Before copying, remove every picture, and then repeat all entries below precisely as written.
═══ Data for processing
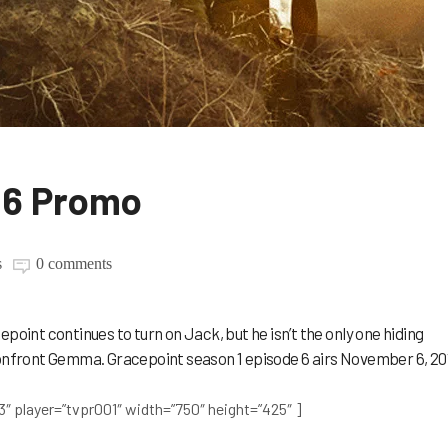
06 Promo
s
0 comments
point continues to turn on Jack, but he isn’t the only one hiding
confront Gemma. Gracepoint season 1 episode 6 airs November 6, 20
3″ player=”tvpr001″ width=”750″ height=”425″ ]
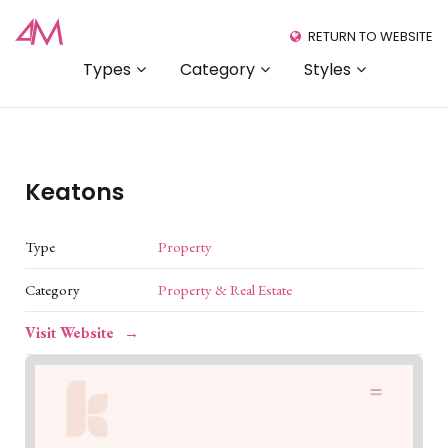
RETURN TO WEBSITE
Types
Category
Styles
Keatons
Type
Property
Category
Property & Real Estate
Visit Website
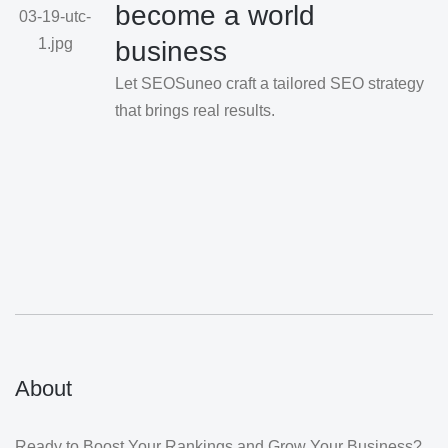
become a world
business
Let SEOSuneo craft a tailored SEO strategy
that brings real results.
About
Ready to Boost Your Rankings and Grow Your Business?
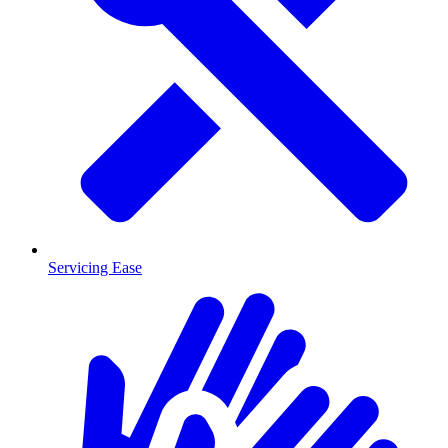
Servicing Ease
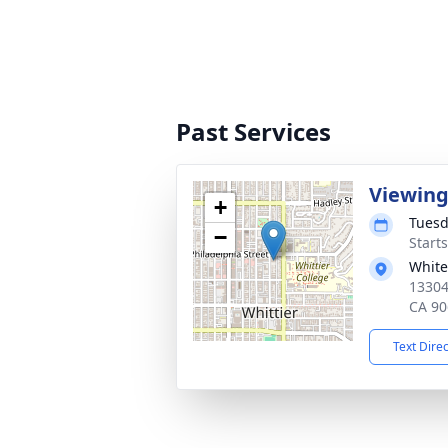
Past Services
Viewin
+
Tuesd
−
Starts
White
13304
CA 90
Text Dire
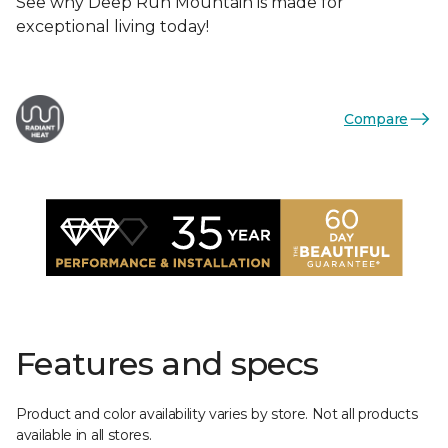
See why Deep Run Mountain is made for
exceptional living today!
Compare
Features and specs
Product and color availability varies by store. Not all products
available in all stores.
══════
• _Result of the exercise_:
06 Promo
s
0 comments
point continues to turn on Jack, but he isn’t the only one hiding
confront Gemma. Gracepoint season 1 episode 6 airs November 6, 20
3″ player=”tvpr001″ width=”750″ height=”425″ ]
RETURN TO WEBSITE
Types
Category
Styles
Keatons
Type
Property
Category
Property & Real Estate
Visit Website
become a world
business
Let SEOSuneo craft a tailored SEO strategy
that brings real results.
About
Ready to Boost Your Rankings and Grow Your Business?
Servicing Ease
Past Services
Viewin
+
Tuesd
−
Starts
White
13304
CA 90
Text Dire
See why Deep Run Mountain is made for
exceptional living today!
Compare
Features and specs
Product and color availability varies by store. Not all products
available in all stores.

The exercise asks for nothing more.